“MAGicSky”: Research into Energy-Efficient Computer Devices
A new research project is set to improve the energy efficiency of processors and data storage. In “Magnetic Skyrmions for Future Nanospintronic Devices”, or “MAGicSky” for short, scientists from France, Germany, Great Britain and Switzerland are pursuing an innovative concept for novel computer components based on magnetic vortices known as skyrmions. They aim to demonstrate with the help of the first nanomagnetic components that skyrmions can in principle be used in data processing – and thus pave the way for its industrial development. The EU is supporting the project with around € 3.3 million. The official project website with information on the project’s aims and partners has now been launched.
In line with the concept of so-called “race-track memory” storage technology, a skyrmion encodes a “zero” and a ferromagnetic area a “one”. The TXMR effect discovered in Jülich could make it possible to read out data.

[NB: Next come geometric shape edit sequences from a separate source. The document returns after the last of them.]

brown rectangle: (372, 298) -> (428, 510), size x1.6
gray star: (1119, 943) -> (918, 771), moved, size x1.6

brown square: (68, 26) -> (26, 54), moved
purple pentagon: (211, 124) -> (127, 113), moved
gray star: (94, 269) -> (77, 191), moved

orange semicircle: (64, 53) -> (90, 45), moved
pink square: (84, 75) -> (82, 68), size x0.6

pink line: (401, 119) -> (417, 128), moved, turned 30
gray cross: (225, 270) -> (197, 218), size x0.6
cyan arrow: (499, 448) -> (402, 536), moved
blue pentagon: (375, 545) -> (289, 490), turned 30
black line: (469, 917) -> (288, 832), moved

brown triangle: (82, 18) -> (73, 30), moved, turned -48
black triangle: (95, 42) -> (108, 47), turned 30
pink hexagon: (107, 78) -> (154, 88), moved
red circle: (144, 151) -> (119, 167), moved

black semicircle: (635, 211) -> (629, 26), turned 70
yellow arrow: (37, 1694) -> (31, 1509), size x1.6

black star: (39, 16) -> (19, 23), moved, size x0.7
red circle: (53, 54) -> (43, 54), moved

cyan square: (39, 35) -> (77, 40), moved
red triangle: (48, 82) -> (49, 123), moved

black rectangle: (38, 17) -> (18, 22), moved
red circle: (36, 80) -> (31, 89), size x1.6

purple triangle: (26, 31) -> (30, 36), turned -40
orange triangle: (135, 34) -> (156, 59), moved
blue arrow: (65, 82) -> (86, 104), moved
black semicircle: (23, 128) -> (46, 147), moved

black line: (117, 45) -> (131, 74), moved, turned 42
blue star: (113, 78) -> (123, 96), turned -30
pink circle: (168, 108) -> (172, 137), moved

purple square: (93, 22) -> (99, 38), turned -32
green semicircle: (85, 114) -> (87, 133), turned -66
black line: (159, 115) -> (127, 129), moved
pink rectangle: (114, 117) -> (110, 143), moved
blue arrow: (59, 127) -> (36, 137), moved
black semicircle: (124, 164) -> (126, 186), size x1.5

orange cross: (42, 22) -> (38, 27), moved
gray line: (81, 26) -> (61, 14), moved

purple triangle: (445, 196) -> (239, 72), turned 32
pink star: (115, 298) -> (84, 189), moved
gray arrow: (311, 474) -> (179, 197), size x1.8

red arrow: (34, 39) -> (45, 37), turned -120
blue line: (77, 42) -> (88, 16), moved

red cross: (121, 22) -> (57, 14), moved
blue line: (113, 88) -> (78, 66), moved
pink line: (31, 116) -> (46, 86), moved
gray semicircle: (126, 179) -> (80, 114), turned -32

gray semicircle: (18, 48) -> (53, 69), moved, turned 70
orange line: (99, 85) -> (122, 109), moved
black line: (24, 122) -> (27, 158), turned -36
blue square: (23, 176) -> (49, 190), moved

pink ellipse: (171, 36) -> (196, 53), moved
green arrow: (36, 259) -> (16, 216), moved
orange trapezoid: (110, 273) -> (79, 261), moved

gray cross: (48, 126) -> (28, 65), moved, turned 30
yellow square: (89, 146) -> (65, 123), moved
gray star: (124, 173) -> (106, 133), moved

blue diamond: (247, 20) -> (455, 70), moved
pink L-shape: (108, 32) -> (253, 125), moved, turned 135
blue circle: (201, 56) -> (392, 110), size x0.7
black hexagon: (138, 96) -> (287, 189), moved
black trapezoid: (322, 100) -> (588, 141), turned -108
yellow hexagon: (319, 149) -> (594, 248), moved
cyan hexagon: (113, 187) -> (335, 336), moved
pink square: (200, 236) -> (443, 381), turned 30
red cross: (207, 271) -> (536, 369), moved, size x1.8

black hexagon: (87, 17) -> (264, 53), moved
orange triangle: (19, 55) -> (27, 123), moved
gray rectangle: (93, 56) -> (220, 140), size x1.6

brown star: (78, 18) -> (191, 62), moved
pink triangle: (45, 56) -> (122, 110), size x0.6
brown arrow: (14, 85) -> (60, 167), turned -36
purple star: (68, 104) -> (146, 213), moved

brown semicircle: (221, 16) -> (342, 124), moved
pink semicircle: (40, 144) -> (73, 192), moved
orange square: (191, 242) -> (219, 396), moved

Skyrmions are among the tiniest stable magnetic entities we know of. One can imagine them as two-dimensional magnetic vortex-like configurations made up of a few atoms on the surface or at the interface of thin metal films. Their magnetic moments circulate with a set sense of rotation within a single plane. The groups involved in “MAGicSky” from the Universities of Hamburg and Kiel, along with Forschungszentrum Jülich first discovered the – extremely stable - configurations a few years ago. “Nanomagnetic components based on skyrmions could lead to a breakthrough in energy efficiency. Smartphones and laptops would have to be recharged much less frequently than today, and computer centres would need less energy”, explained Prof. Stefan Blügel, member of JARA-FIT and Director of the Jülich division “Quantum Theory of Materials” (PGI-1/IAS-1). His group conducts research on the theoretical fundamentals of “MAGicSky”.
In future, each skyrmion shall store a bit. Because of their small dimensions, they can be packed densely together. In contrast to hard drives, which are set in rotation when data is being written or read out, with skyrmion-based devices the bits move through the material like an electric current flowing through a wire. No mechanically moving parts are needed, only weak electric currents, which will save energy. Moreover, data would be immediately available as soon as the device is switched on, as they would be stored in non-volatile memory. It should be possible to manufacture the envisaged devices using techniques that are today already standard in industry.